First full kitchen build

UKworkshop.co.uk

Help Support UKworkshop.co.uk:

This site may earn a commission from merchant affiliate links, including eBay, Amazon, and others.

mahomo59

Established Member
Joined
31 Dec 2011
Messages
394
Reaction score
0
Location
Bristol
I have my first full kitchen build underway and so far so good, fingers crossed.
The gist of it...popular doors on butt hinges. I think I have the odd twist in the odd door. Therefore when closed the meeting of the doors are not spot on! What catches magnets etcwould you guys suggest? That look professional, like they should be not as an after because of door twist! Face frame are all internally flush with carcass.



 
Its hard to be sure doors are twisted when carcases are sitting on a workshop floor, it can be surprising how door fit alters when in site. Having said that, youve got the carcases and front frames all lined up so they are probably quire a good guide.

Its not really useful to disguise door twist with magnetics, it can be done with 2 catches, one at and one at bottom, or a stop at the bottom. However 2 catches on a base unit door is not good in operation, it needs quite a pull to open and if its the bottom of the door it will just stick out, nobody would bother to push the bottom in.

Adjusting the hinges in or out slightly can make the meeting stiles flush on a door pair. Its always best to fit the hinges initially with just one screw and then populate the others later, at the front or back of hole to suit adjustment needed.
 
Similar to Robin, if there's door twist, I normally try to offset the hinges, sometimes it works, double doors more of a pain... I find insetting all the doors and drawers behind the face-frame by say a millimetre gives this process more wiggle room.

If twist still showing, then I quickly move on and make a replacement door. I think why fight it... Done this a couple of times and I soon became a lot more picky about the door-frame preparation and glue-up!

Looking good...
 
On a cabinet I made recently with the doors the same as yours (flush to face of cabinet fitted on butts) the tops of the pair of doors fitted fine but the bottom of the LH door stuck out by a gnats whisker - less than 1mm.

I removed the door and sanded it out. You do end up sanding almost halfway up the door and most of the way back to the hinge side to make sure it doesn't show.

Probably a shocking cheat but it wasn't a paying job, it needed to be finished quickly and I'd had enough of it.
 
mahomo59":34d74tjl said:
I have my first full kitchen build underway and so far so good, fingers crossed.

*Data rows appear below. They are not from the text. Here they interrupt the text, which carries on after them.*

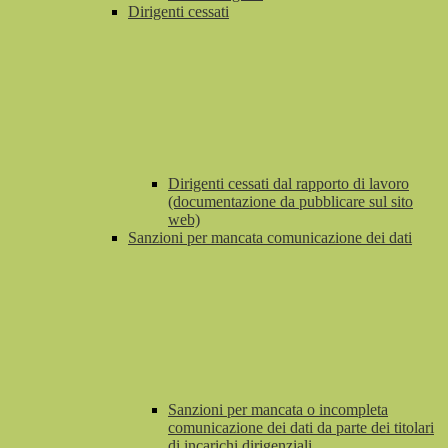
Dirigenti cessati
Dirigenti cessati dal rapporto di lavoro
(documentazione da pubblicare sul sito
web)
Sanzioni per mancata comunicazione dei dati
Sanzioni per mancata o incompleta
comunicazione dei dati da parte dei titolari
di incarichi dirigenziali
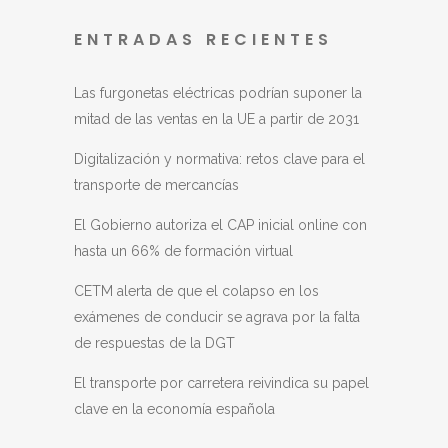
ENTRADAS RECIENTES
Las furgonetas eléctricas podrían suponer la
mitad de las ventas en la UE a partir de 2031
Digitalización y normativa: retos clave para el
transporte de mercancías
El Gobierno autoriza el CAP inicial online con
hasta un 66% de formación virtual
CETM alerta de que el colapso en los
exámenes de conducir se agrava por la falta
de respuestas de la DGT
El transporte por carretera reivindica su papel
clave en la economía española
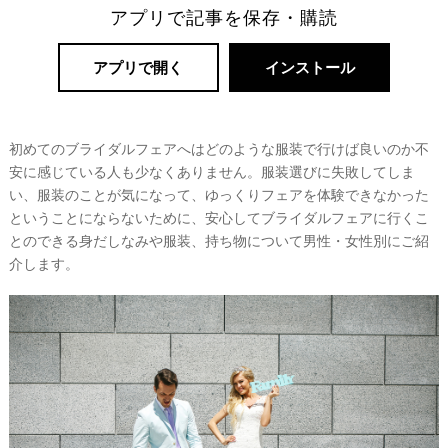
アプリで記事を保存・購読
リ
アプリで開く
インストール
ゾ
ー
ト
初めてのブライダルフェアへはどのような服装で行けば良いのか不
婚
安に感じている人も少なくありません。服装選びに失敗してしま
い、服装のことが気になって、ゆっくりフェアを体験できなかった
ということにならないために、安心してブライダルフェアに行くこ
とのできる身だしなみや服装、持ち物について男性・女性別にご紹
介します。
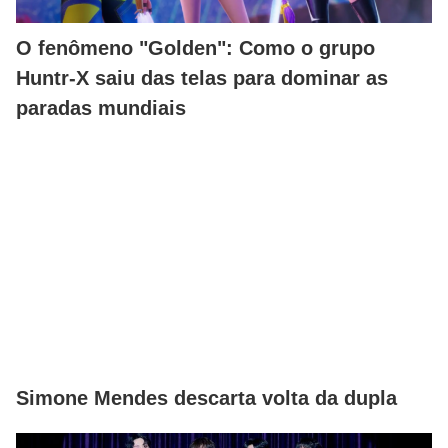
O fenômeno "Golden": Como o grupo
Huntr-X saiu das telas para dominar as
paradas mundiais
Simone Mendes descarta volta da dupla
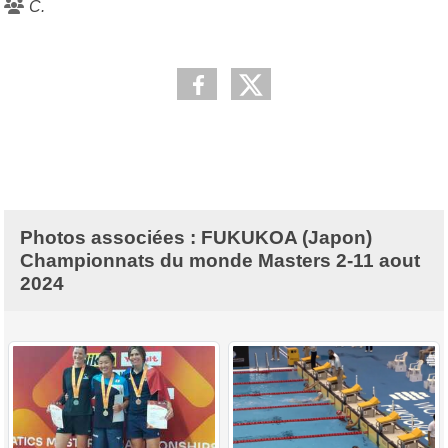
C.
Photos associées : FUKUKOA (Japon)
Championnats du monde Masters 2-11 aout
2024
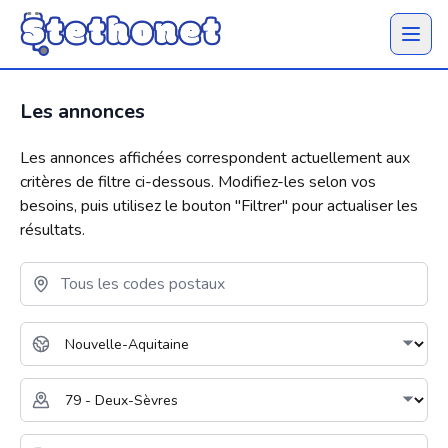
Ouvrir 
Les annonces
Les annonces affichées correspondent actuellement aux
critères de filtre ci-dessous. Modifiez-les selon vos
besoins, puis utilisez le bouton "
Filtrer
" pour actualiser les
résultats.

Is this a professional job? If so the very best of luck to you, I hope it leads to many more commissions.
 
Looking good. Agree with yetty, if its only one or two doors then I would remake them. They look heavy, give me a shout if you need someone to help with fitting it.
 
custard":36lgrxyp said:
mahomo59":36lgrxyp said:
I have my first full kitchen build underway and so far so good, fingers crossed.

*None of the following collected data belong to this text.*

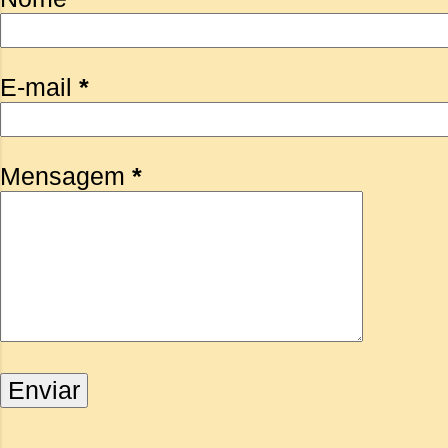
E-mail
*
Mensagem
*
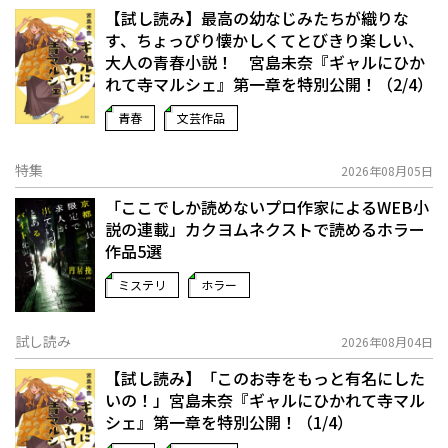
【試し読み】最高の幼なじみたちが織りな
す、ちょっぴり懐かしくてとびきり楽しい、
大人の青春小説！ 宮島未奈『ギャルにひか
れて寺マルシェ』第一章を特別公開！（2/4）
青春
文芸作品
特集
2026年08月05日
「ここでしか読めないプロ作家によるWEB小
説の連載」――カクヨムネクストで読めるホラー
作品5選
ミステリ
ホラー
試し読み
2026年08月04日
【試し読み】「このお寺をもっと有名にした
いの！」宮島未奈『ギャルにひかれて寺マル
シェ』第一章を特別公開！（1/4）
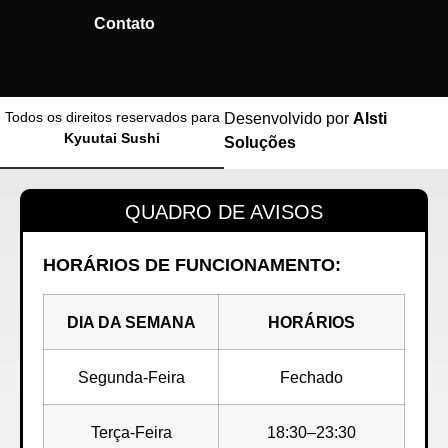
Contato
Todos os direitos reservados para
Desenvolvido por
Alsti
Kyuutai Sushi
Soluções
QUADRO DE AVISOS
HORÁRIOS DE FUNCIONAMENTO:
DIA DA SEMANA
HORÁRIOS
Segunda-Feira
Fechado
Terça-Feira
18:30–23:30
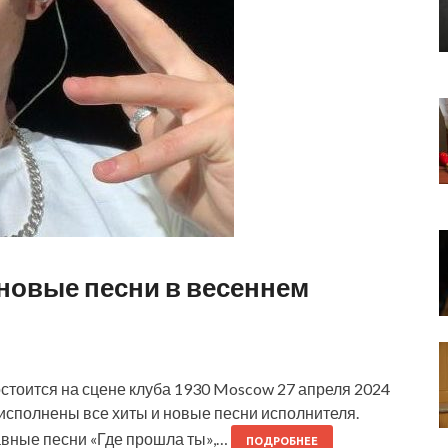
 новые песни в весеннем
стоится на сцене клуба 1930 Moscow 27 апреля 2024
 исполнены все хиты и новые песни исполнителя.
лавные песни «Где прошла ты»,…
ПОДРОБНЕЕ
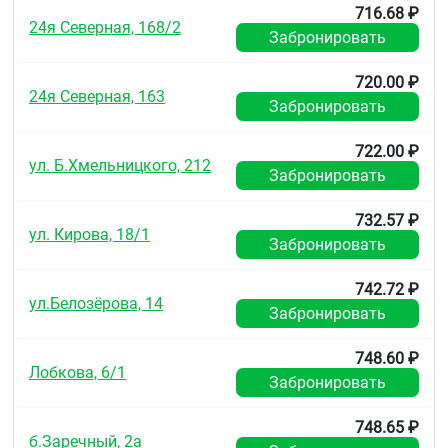
синдром «X» (микрососудистая стенокардия);
716.68 ₽
сердечная недостаточность;
24я Северная, 168/2
Забронировать
повышенное артериальное давление;
заболевание сосудов головного мозга;
облитерирующие артериальные заболевания;
720.00 ₽
24я Северная, 163
гипертиреоидизм;
Забронировать
язвенная болезнь желудка;
сахарный диабет;
722.00 ₽
почечная недостаточность;
ул. Б.Хмельницкого, 212
Забронировать
печёночная недостаточность;
некоторые формы шизофрении;
наличие хромаффинных опухолей
732.57 ₽
надпочечников;
ул. Кирова, 18/1
Забронировать
гастроэзофагеальная рефлюксная болезнь;
лицам с длительным стажем курения;
742.72 ₽
лицам старше 40–45 лет (см. раздел «Особые
ул.Белозёрова, 14
указания»).
Забронировать
Применение препарата у пациентов с
748.60 ₽
заболеваниями, указанными в разделе «С
Лобкова, 6/1
Забронировать
осторожностью», возможно только после
консультации врача.
;
748.65 ₽
б.Заречный, 2а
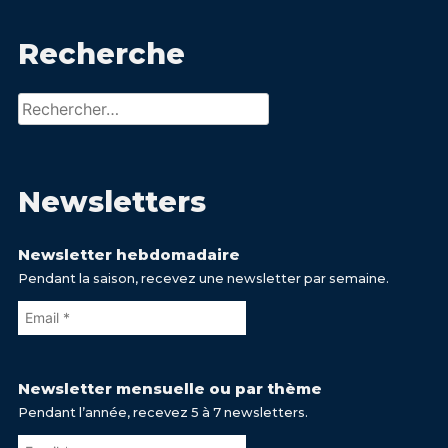
Recherche
Rechercher :
Newsletters
Newsletter hebdomadaire
Pendant la saison, recevez une newsletter par semaine.
Newsletter mensuelle ou par thème
Pendant l’année, recevez 5 à 7 newsletters.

Is this a professional job? If so the very best of luck to you, I hope it leads to many more commissions.

+1

Ps progress shots always welcome :D

You might find green mdf for panels easier for finishing.

I think drawer fronts are usually made with the stiles running through, by convention, however if painted It makes little difference.

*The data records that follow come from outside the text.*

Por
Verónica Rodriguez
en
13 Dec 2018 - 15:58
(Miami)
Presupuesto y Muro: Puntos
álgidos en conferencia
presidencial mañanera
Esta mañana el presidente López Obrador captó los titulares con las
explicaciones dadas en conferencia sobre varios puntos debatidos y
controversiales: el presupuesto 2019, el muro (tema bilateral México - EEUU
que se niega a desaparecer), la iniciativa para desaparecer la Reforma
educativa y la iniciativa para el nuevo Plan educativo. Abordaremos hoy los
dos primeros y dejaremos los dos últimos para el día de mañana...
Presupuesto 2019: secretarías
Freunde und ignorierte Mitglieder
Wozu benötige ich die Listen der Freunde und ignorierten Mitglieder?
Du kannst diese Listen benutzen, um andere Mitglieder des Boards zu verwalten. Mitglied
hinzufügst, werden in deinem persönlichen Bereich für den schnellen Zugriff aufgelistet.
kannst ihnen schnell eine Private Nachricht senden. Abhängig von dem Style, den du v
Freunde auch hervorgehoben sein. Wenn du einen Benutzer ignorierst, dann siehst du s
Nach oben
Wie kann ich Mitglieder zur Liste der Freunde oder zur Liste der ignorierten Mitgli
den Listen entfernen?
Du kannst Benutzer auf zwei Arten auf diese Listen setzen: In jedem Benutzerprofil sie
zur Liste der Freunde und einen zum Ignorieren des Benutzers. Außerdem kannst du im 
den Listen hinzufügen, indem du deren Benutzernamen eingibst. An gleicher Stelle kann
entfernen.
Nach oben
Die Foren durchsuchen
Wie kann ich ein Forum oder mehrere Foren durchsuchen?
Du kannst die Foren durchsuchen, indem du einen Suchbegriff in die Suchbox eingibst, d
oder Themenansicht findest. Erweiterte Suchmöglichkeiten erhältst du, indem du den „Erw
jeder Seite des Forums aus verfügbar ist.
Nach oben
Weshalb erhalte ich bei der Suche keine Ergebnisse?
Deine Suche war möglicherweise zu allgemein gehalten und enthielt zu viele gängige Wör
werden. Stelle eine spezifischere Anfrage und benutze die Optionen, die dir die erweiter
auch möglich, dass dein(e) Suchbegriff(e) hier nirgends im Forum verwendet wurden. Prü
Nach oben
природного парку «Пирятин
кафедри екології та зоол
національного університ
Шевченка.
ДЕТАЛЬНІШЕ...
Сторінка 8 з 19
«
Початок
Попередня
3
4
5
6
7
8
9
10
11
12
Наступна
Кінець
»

I generally find tulipwood which has green streaks in it, or whitish, the best, mildest timber. Tulipwood that is a dirty grey I find woolly and poor quality.
 
Great guys. I'll keep the phots coming... Stiles and rails, thanks for pointing the drawer fronts out, what was I thinking!!! Must have been exceptionally hot the day they got made.
 
Re mrmdf - normally use the stuff over brown all the time. Robbins timber had a delivery the day I turned up and mrmdf buried deep in pallets...so I took the brown. Hoping it won't be too much trouble, I've been using Morrell for a few years now and love it. Sprays and hand coats very well. WB of course
 
One procedure you could include in the assembly of the units is before you fit the face frame is to stretch a string line across the carcase so it forms a X. The top string should gently press on the string underneath because they are both trying to occupy the same place.
Doing this will guarantee that both gables are set parallel to each other. you could also eyeball from one gable to the other to see if there is any run out. When you fit the face frame then you will know that any twist is in the door or the fastening of it.